Films Twist Reality
With their spontaneous dance numbers, acne-free cast members, whirlwind romances, and essentially no homework, movies that feature school life are not set up to mirror what the real high school experience is like.
Movies, especially, distort a person’s perception of the daily life experiences of teens. “At one point or another students have seen movies such as, ‘The Breakfast Club,’ ‘Mean Girls,’ ‘High School Musical,’ and “Hairspray,” sophomore Joshua Conte said, and while they’re fictional, they vividly illustrate many life events students will experience. “The movies give incoming freshmen a false representation of how they should act in high school and who they should aim to be.”
Many times, students’ exposure to media can influence how they act in real life. “Students also experience something called the chameleon effect from these movies, which cause them to mimic the actions of movie characters nonconsciously,” Tricia Montgomery-Peng, AP Psychology teacher, said.
Of course, differences exist between the reality of school versus film. “Students’ social lives in the movies are more emphasized and important than other things such as academics and involvement in the school,” senior Ryan Dela Cruz said.
Many agree that high school is very different from the movies, but by subtly altering students expectations, they create a sense of disappointment or disillusionment among those who must confront the reality of high school life. “I expected high school to be the where everyone finds their place.
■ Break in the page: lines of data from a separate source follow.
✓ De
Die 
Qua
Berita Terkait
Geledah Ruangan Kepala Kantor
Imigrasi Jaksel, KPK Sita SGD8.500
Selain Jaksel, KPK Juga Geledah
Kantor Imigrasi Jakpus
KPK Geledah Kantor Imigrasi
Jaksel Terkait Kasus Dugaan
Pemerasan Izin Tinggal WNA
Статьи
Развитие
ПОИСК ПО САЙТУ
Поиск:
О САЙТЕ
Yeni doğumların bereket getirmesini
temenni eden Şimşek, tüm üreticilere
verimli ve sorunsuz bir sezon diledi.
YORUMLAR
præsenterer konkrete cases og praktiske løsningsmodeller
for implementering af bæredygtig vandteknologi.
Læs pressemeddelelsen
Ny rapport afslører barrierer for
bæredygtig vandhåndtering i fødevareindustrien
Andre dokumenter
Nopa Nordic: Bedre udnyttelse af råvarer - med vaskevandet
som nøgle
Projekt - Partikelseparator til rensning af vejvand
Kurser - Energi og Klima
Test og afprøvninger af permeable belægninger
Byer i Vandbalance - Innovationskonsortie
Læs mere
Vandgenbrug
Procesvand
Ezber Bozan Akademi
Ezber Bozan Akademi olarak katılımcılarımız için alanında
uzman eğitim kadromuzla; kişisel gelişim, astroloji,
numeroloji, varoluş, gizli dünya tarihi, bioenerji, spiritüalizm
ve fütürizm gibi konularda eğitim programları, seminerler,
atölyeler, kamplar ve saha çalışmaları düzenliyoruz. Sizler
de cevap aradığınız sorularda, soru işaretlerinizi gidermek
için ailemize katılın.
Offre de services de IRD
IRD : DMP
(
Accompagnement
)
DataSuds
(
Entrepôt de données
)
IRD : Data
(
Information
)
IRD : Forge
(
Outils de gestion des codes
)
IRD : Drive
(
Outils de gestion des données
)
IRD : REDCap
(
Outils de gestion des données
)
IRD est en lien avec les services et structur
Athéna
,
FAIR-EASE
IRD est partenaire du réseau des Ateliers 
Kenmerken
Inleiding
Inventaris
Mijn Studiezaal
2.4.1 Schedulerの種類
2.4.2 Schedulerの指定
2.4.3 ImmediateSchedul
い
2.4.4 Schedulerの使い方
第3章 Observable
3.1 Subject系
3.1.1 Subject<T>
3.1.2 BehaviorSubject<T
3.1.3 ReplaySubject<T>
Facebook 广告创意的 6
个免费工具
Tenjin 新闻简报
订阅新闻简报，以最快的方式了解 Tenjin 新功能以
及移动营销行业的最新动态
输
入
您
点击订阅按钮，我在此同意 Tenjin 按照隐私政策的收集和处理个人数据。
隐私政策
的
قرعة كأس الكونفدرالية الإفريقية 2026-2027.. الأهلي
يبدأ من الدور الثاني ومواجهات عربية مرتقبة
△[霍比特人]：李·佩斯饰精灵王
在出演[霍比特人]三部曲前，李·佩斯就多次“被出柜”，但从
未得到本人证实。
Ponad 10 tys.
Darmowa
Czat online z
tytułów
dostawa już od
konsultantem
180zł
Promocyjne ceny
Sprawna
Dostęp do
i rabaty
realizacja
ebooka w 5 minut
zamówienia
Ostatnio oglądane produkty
In real life though, there are points where it is and points when it’s not what I expected it to be because there are very obvious groups of friends, but you can also talk to 50 other people,” senior McKenna Brannan said.
Not everybody, however, has such high expectations. “I just expected it to be like regular school, but there was just more attention on everybody. There’s just more pressure on everybody to always be perfect because that’s what the movies portray,” junior Bianca Mando said. “It is totally like that in real life because one wrong move and everybody judges you.”
Admittedly, movies can, and do, alter our opinions of what high school is versus what it should theoretically be. For example, “there’s this study on violent video games, and do violent video games make us aggressive? Basically, the study says, yes, violent video games make us aggressive, which I think very easily translates into how unrealistic movies attribute to habits that shape students’ high school careers,” Montgomery-Peng said.
Films tend to use their characters symbolically rather than literally, having a single character represent the behavior of many teens. “I’m really glad there’s not one common bully that picks on everyone in the school,” Dela Cruz said.
In the real world, “there isn’t that one girl, or that one guy who’s the bully to the entire school; there isn’t that one popular kid,” Brannan agreed.
Many students agree that things would be more exciting if they were as easy or fun as the movies. “In movies, high school seems so easy with almost no homework, but that’s definitely not the case,” freshman Klara Sorensen said.
Yet, students may even go so far as to say that West is better than fiction. “Maine West is pretty cool; I wish the movies were more like Maine West in their assemblies,” Mando said.